Presidents Of Angola Since 1975
Agostinho Neto 1975-1979
Antonio Agostinho Neto was Angola's first president, and he came to power after his then Marxist Popular Movement for the Liberation of Angola won over control of the country from Portugal. He was the president of Angola from 1975 until his death in 1979 after he fought for colonial liberation and independence from 1961 to 1974.
José Eduardo dos Santos From 1979
Jose Eduardo dos Santos was born on August 28, 1942, and was the president of Angola from 1979 to 2017.
João Louenço is the incumbent president of Angola. He was born in 1954 in the town of Lobito in Angola. His ruling political party is the People's Movement for the Liberation of Angola.

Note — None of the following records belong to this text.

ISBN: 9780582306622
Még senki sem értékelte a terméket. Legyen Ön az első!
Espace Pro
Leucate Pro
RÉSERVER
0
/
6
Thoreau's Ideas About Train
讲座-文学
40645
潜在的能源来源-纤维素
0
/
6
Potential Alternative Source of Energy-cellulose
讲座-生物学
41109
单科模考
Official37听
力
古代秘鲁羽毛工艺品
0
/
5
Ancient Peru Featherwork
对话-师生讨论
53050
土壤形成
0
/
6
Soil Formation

Political Instability in Angola
Angola has a tumultuous political history. While the country was a Portuguese colony, many of the country's inhabitants once were sold to Brazil as enslaved people. Following this, it plunged into a 14-year guerrilla war. There was also a civil war of main ethnic groups lasting 16 years and finally a peace agreement was reached. The 1991 elections were disputed and renewed conflict was rekindled 18 months later. The civil war in Angola lasted 27 years and peace was reached in 2002. The country has been ravaged with war with numerous landmines plated across the country. Although Angola is an oil rich country, it is one of the poorest countries in the world with a life expectancy of 40 years, the lowest in Africa.